Department of Mineral Resources (DMR) Director Lynn Helms told reporters on Tuesday that North Dakota’s privately held exploration and production (E&P) companies have returned to pre-pandemic production levels, while output from their publicly traded counterparts is still well below that amount.

“Going private appears to have opened the door to better leveraging your cash flow, to private venture capital, to less scrutiny from the administration,” Helms said. “If we see more of that, I think we could see more rapid production growth.”

Public E&Ps have faced pressure from investors to keep production in check, and to deliver on environmental, social and governance metrics. Helms also referenced enhanced climate disclosure requirements that the Securities and Exchange Commission (SEC) has proposed for public E&Ps.

The new SEC rules if adopted would require public E&Ps to disclose risks climate change poses to their business, and to disclose their own greenhouse gas emissions.

“That’s probably the biggest [factor] pushing companies to want to go private, and get out of the public investment realm because those SEC requirements are very draconian and very difficult to meet,” Helms said. “It’s also driving public investment out of the oil and gas area.”
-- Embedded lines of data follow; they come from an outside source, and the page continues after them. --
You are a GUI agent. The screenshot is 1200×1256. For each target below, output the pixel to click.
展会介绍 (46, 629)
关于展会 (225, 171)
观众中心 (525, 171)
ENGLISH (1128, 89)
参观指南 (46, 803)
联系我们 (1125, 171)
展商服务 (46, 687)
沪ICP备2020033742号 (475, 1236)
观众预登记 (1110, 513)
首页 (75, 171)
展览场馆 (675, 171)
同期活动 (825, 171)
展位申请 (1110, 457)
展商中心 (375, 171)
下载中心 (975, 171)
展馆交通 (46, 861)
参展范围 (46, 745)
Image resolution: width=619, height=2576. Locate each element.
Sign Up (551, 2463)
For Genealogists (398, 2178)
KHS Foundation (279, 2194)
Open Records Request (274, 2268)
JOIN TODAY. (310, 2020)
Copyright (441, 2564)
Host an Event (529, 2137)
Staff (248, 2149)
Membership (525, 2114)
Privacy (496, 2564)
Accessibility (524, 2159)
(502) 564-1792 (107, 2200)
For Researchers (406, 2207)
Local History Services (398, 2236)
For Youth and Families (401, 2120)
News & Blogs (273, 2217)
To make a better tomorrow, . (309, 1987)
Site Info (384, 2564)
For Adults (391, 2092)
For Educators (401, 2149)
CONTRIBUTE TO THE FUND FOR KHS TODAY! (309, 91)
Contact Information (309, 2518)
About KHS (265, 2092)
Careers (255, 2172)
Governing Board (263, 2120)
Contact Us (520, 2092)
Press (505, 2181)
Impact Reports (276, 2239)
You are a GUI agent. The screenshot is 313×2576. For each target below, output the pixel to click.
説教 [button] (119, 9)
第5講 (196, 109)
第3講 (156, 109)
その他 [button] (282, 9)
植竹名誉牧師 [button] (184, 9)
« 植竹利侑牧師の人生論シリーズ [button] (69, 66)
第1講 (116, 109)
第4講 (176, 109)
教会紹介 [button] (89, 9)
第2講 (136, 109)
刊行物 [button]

In a letter to Continental employees explaining the rationale to take the company private, Hamm said, “We have consistently said that as long as we were appreciated in the market, we would remain a public company, but if our opportunities were limited by being public, we should look at alternatives. We have determined that the opportunity today is with private companies who have the freedom to operate and aren’t limited by public markets, similar to the way that we operated approximately 15 years ago, prior to becoming a public entity.”   

Helms, meanwhile, said North Dakota’s public E&Ps are planning to increase production in the state by 1-2% in 2022, while private producers are “much more optimistic than that.” He added, “I think it’s been borne out by what we’ve seen in the rig count.”

The trend is playing out elsewhere in the Lower 48 as well. In the Permian Basin, private companies more than doubled their collective rig count between January 2021 and April 2022. The Permian privates are expected to raise their collective capital spending to nearly $9 billion in 2022 from $5.8 billion in 2021, according to recent analysis by Rystad Energy.

Blizzards Bury Production

North Dakota’s oil and natural gas production fell by 20% and 19%, respectively, in April versus March, due mainly to consecutive winter storms that knocked out large chunks of the state’s production and processing capacity. Oil production averaged 900,597 b/d, while natural gas output was 2.44 Bcf/d.

Operators reported production losses of 45-100% from the storms, while the state’s two largest natural gas processing plants were knocked completely offline, according to Helms.

Only twice in history has North Dakota seen comparable month/month production declines, Helms said. Those plunges were caused by the Iranian Revolution in 1979 and the onset of the Covid-19 pandemic in early 2020.

After the April blizzards this year, output didn’t fully recover until the start of June, said Helms, noting that oil production has since returned to over 1 million b/d.

North Dakota’s drilling rig count stood at 37 as of last Tuesday, versus 40 at the end of May, according to DMR.

While the rig count has been inching upward over the last few months, there is little chance it will break 50 even at $120/bbl oil, Helms said. He cited the shortage of qualified drilling and fracturing crews.